Picture yourself at Walmart, your favorite nice restaurant, a public park, the mall, a museum, on the beach, at a waterpark, or in the airport. What do all of these places have in common, you might ask. At each of them, you will likely see a variety of people glued to a variety of screens that they hold in the palms of their hands. Look up and notice it sometime.
Our phones, tablets, and laptops can be really beneficial. With the touch of a few buttons, all the information in the world is within our reach. These devices have given me the ability to stay connected to my people while I am at college no less than 346 miles from the nearest ones. They allow me to keep up with important news and be educated concerning current events. They allow me to find the exact location of my friend when she got stuck on the side of the road. In a more scary sense, they allow me to find out an abundance of information about a person all due to the facts they have chosen to display on the internet. There are some negatives.
Please, please hear my heart. If you and I spend many minutes or even hours editing photos in order to create the perfect picture to post, we might consider taking a step back. If we have studied so much the times that get the most likes that the best times are committed to memory, we might consider taking a step back. If we deliberate posting, because we wonder if someone might think less of us, we might consider taking a step back. If we do whatever it takes to figure out why our followers number went down, we might consider taking a step back. If we only post to make others feel like you and I live extravagant lives full of tropical vacations and prestigious awards, we might consider taking a step back. I have been there. These are not healthy places to be; they are actually quite unhealthy.
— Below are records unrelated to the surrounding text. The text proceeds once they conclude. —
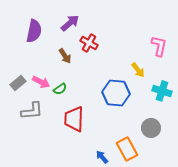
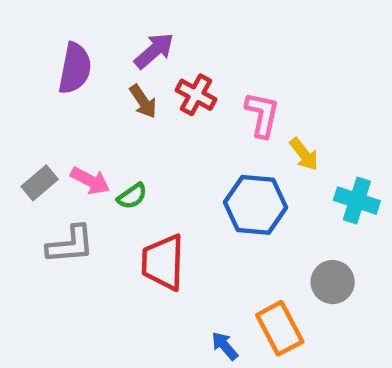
pink L-shape: (159, 46) -> (262, 115), moved
brown arrow: (65, 56) -> (143, 101), moved

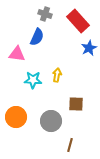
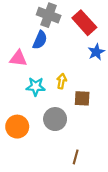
gray cross: (45, 14) -> (49, 15), size x1.5
brown square: (76, 104) -> (82, 98), moved
gray circle: (51, 121) -> (55, 119), moved

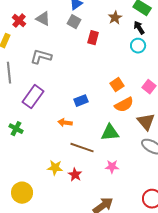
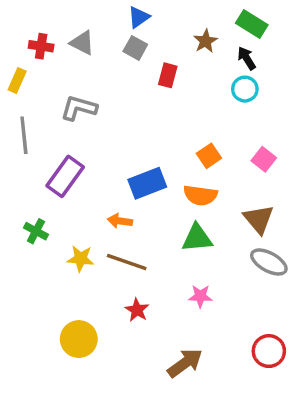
red cross: (19, 21) -> (41, 46), turned -32
blue rectangle: (81, 101) -> (147, 183), size x1.5
orange semicircle: (124, 105) -> (200, 195), moved, turned 36
brown line: (82, 148) -> (127, 262), moved
yellow star: (55, 168) -> (80, 259), moved
yellow circle: (22, 193) -> (79, 339), moved

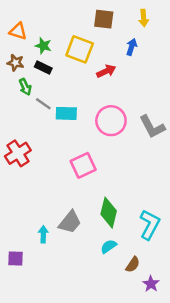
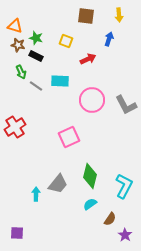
yellow square: (80, 49) -> (66, 41), size x0.6
brown star: (16, 63) -> (18, 45), moved
cyan rectangle: (66, 113) -> (60, 81), moved
purple square: (16, 258) -> (17, 233), moved

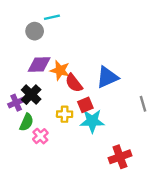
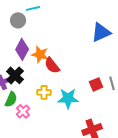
purple diamond: (39, 65) -> (22, 49), turned -60
blue triangle: (107, 77) -> (101, 32), moved
red square: (85, 105) -> (96, 84), moved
Here is a personal story. About 6 months ago, I decided I did not want to be glued to my phone any longer. I deleted Instagram, committed to using Snapchat less, and set aside periods of time each day to switch my phone to airplane mode and spend those moments with Jesus. Yet, my change in lifestyle began more than a year and a half ago when I deleted the Instagram app off of my phone. I was so addicted to social media that once the app was gone, I would click where the app once was, out of habit, and find myself wondering why I was looking at my calendar. Is anyone else screaming “UNHEALTHY”? My attempt to make my habit more of an occasional thing started as taking a month off from the app, which quickly turned to two months, six months, and eventually, I was just seeing how long I could stay off of it. I got Instagram back for the summer before my freshman year of college. I did not use it much, as it was probably the busiest (good busy) summer of my life. By September, I decided I did not need Instagram to cloud everything else going on with the adjustment-to-college process. I deleted the app off of my phone once again. By the end of my first semester, I had completely deactivated my Instagram account. My people had varied reactions to that.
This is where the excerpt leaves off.